• _Records provided_
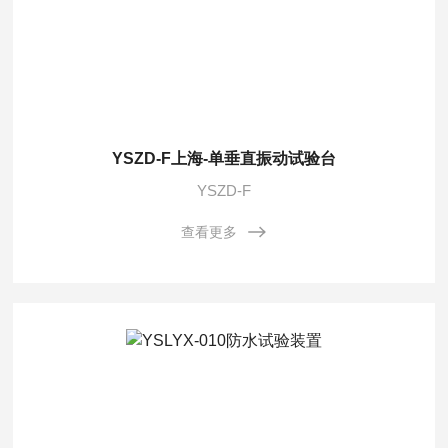
YSZD-F上海-单垂直振动试验台
YSZD-F
查看更多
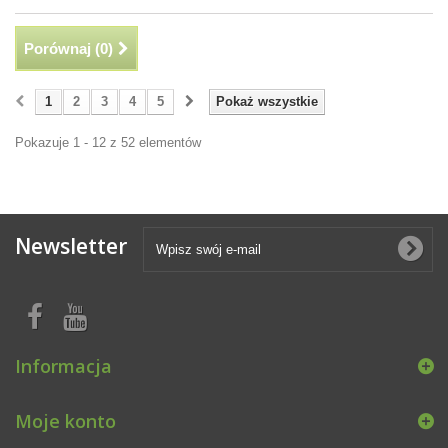
Porównaj (
0
)
1
2
3
4
5
Pokaż wszystkie
Pokazuje 1 - 12 z 52 elementów
Newsletter
Informacja
Moje konto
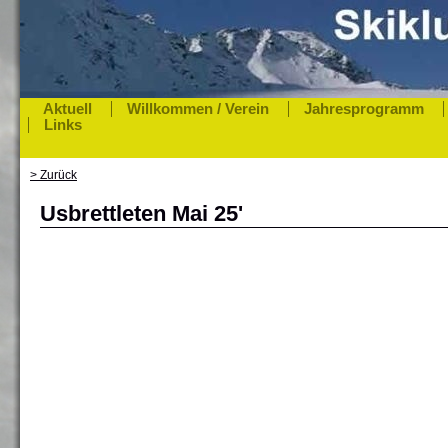
Aktuell
Willkommen / Verein
Jahresprogramm
Links
> Zurück
Usbrettleten Mai 25'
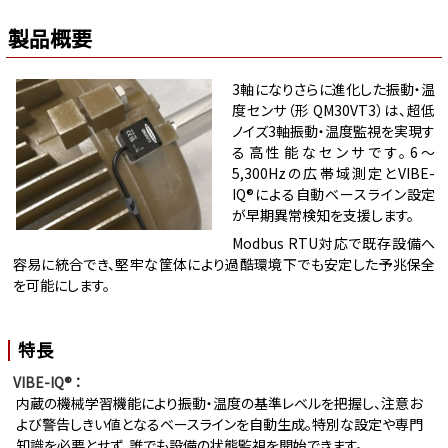
製品概要
3軸になりさらに進化した振動・温
度センサ（形 QM30VT3）は、超低
ノイズ3軸振動・温度監視を実現す
る高性能なセンサです。6〜
5,300Hzの広帯域測定とVIBE-
IQ®による自動ベースライン設定
が早期異常検知を支援します。
Modbus RTU対応で既存設備へ
容易に統合でき、堅牢な筐体により過酷環境下でも安定した予兆保全
を可能にします。
特長
VIBE-IQ® ：
内蔵の機械学習機能により振動・温度の基準レベルを把握し、注意お
よび警告しきい値となるベースラインを自動生成。特別な設定や専門
知識を必要とせず、誰でも設備の状態監視を開始できます。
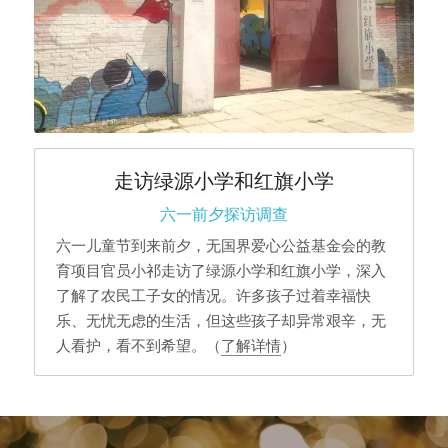
走访绿源小学和红旗小学
六一前夕探访调查
六一儿童节到来前夕，无国界爱心公益基金会的教
育项目官员小祁走访了绿源小学和红旗小学，深入
了解了农民工子女的情况。许多孩子过着幸福快
乐、无忧无虑的生活，但这些孩子却异常艰辛，无
人看护，看不到希望。（
了解详情
）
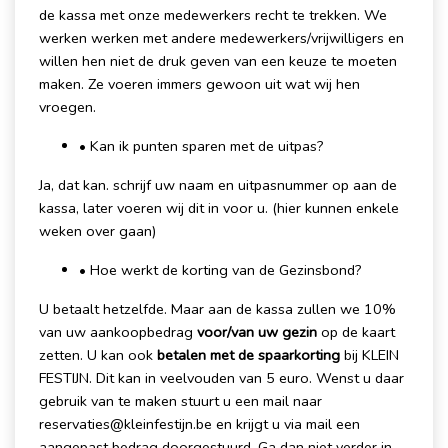
de kassa met onze medewerkers recht te trekken. We
werken werken met andere medewerkers/vrijwilligers en
willen hen niet de druk geven van een keuze te moeten
maken. Ze voeren immers gewoon uit wat wij hen
vroegen.
• Kan ik punten sparen met de uitpas?
Ja, dat kan. schrijf uw naam en uitpasnummer op aan de
kassa, later voeren wij dit in voor u. (hier kunnen enkele
weken over gaan)
• Hoe werkt de korting van de Gezinsbond?
U betaalt hetzelfde. Maar aan de kassa zullen we 10%
van uw aankoopbedrag
voor/van uw gezin
op de kaart
zetten. U kan ook
betalen met de spaarkorting
bij KLEIN
FESTIJN. Dit kan in veelvouden van 5 euro. Wenst u daar
gebruik van te maken stuurt u een mail naar
reservaties@kleinfestijn.be en krijgt u via mail een
aangepast bedrag doorgestuurd. Ga dan niet verder in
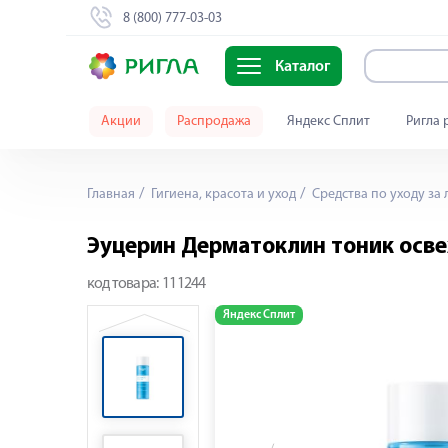
8 (800) 777-03-03
Каталог
Акции
Распродажа
Яндекс Сплит
Ригла 
Главная
Гигиена, красота и уход
Средства по уходу за
Эуцерин Дерматоклин тоник ос
код товара:
111244
Яндекс Сплит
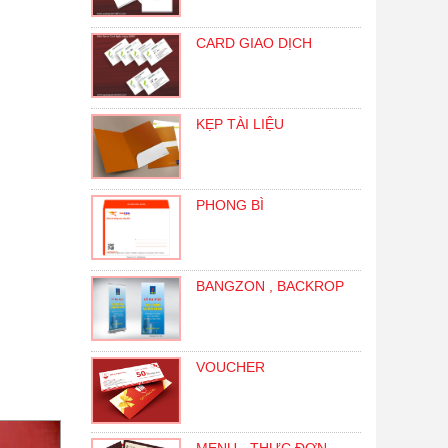
CARD GIAO DỊCH
KẸP TÀI LIỆU
PHONG BÌ
BANGZON , BACKROP
VOUCHER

• _What you should do_
Only a number should be given: the count of lines above that contain the word "niet".

• _Solution to the exercise_
2